Replacing the feature store

Horsmann commented 7 years ago

I started experimenting how to avoid using the feature store.

The feature store is probably the biggest (performance) bottleneck at the moment. (i) the store grows until it holds all features which will be plenty for large datasets (ii) it becomes extremely slow for large data sets when the gigantic store has to reallocate memory

The sparse feature store certainly avoids this problem to some extent. Still, in almost any case it would be more reasonable to transform Instance immediately into the format of the classifier. This avoids the potentially expensive job of holding the store in memory and first writing everything into memory to just write it to disc once the last feature was written into the store.

Some classifier need to know all labels in advance Weka and maybe other classifiers are a bit more tricky when they have a header file which requires knowing all labels in advance. In this case, one could write to disc instead to memory and keep track during writing of all occurring labels/features. This file would have to be read in later on and than transformed into the respective classifier format. This should be (i) equally fast for small data sets (ii) makes the whole process still a lot more resource friendly.

I added a branch where I dirty-hacked such a processing for Weka document/unit (hard-coded other classifier will crash at the moment on this branch). I used Weka as reference example because it seems most difficult to tackle. Weka writes now the instances to gson and reads them later on from this format again.

I think this should in general speed-up TC even further. The feature store would vanish eventually. No parallel maintenance of both version. If streaming works for all classifier the store(s) should vanish.

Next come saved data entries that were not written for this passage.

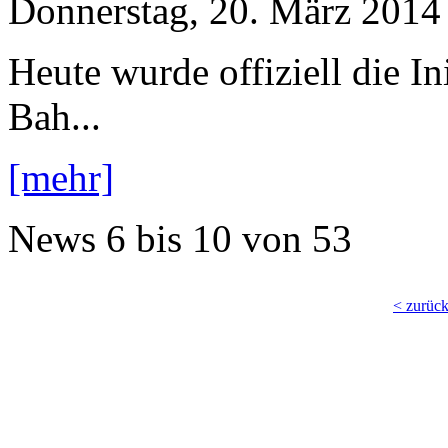
Donnerstag, 20. März 2014
Heute wurde offiziell die I
Bah...
[mehr]
News
6 bis 10
von
53
< zurüc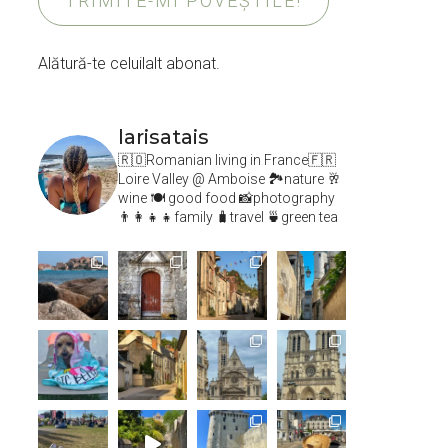
TRIMITE-MI POVEȘTILE!
Alătură-te celuilalt abonat.
larisatais
🇷🇴Romanian living in France🇫🇷
Loire Valley @ Amboise
🏞️nature 🥂
wine 🍽 good food 📸photography
👨‍👩‍👧‍👧family 🧳travel 🍵green tea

Horsmann commented 7 years ago

See branch issue403 for the prototype

daxenberger commented 7 years ago

Alright, sounds reasonable. Thanks for tackling this!

Horsmann commented 7 years ago

@daxenberger I had a look at the feature filter. At the moment, so far I see, is only one filter provided in TC for achieving a uniform distribution of the outcomes. Here are my thoughts on this for revisiting how the filters are used. Maybe you can comment on this matter :)

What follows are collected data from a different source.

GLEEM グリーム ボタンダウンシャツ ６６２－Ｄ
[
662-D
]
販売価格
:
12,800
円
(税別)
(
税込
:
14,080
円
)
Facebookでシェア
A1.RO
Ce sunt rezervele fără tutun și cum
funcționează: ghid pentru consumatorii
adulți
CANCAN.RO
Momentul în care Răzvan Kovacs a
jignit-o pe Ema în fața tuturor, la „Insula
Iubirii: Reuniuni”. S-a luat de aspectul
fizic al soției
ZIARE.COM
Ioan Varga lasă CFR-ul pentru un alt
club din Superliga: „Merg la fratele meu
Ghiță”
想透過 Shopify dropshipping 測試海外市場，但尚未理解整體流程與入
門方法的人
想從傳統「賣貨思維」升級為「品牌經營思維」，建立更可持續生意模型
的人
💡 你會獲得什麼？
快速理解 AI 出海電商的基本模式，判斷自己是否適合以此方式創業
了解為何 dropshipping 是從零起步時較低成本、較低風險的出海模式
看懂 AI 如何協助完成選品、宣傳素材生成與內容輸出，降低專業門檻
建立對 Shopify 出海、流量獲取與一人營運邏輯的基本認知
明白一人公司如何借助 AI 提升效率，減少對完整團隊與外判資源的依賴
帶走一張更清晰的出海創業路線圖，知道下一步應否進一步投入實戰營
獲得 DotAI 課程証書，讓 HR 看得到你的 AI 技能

I was wondering if a feature filter should remove entire instances including all features. The way the feature filter could be used at the moment makes it necessary to write to disc in case a filter is provided. The filter might have to know all features/outcomes to perform its operation. This makes providing.

What I find better (at the moment) is if altering data i.e. removing instances, creating uniform distribution - short, bulk operations that need all data - are performed at the user-side. Either prepare the input data in a uni-form way or annotate targets in a way that a uniform distribution is achieved.

The feature filter should only filter single feature instances, either by name or by value? This limits how the feature filter can be used but appears to be conceptually more clean to me. Furthermore, it makes it more easy to implement streaming. I can iterate the filters and kick-out instances that have feature-names or feature-values which should be removed while streaming the data and writing it to disc.

Is anyone emotionally attached to the current filtering concept? And, which machine learning classifiers use filtering? This is probably something that is a Weka-targeted feature? The current functionality probably originates from the early TC days with Weka being the gold-standard for what TC should support?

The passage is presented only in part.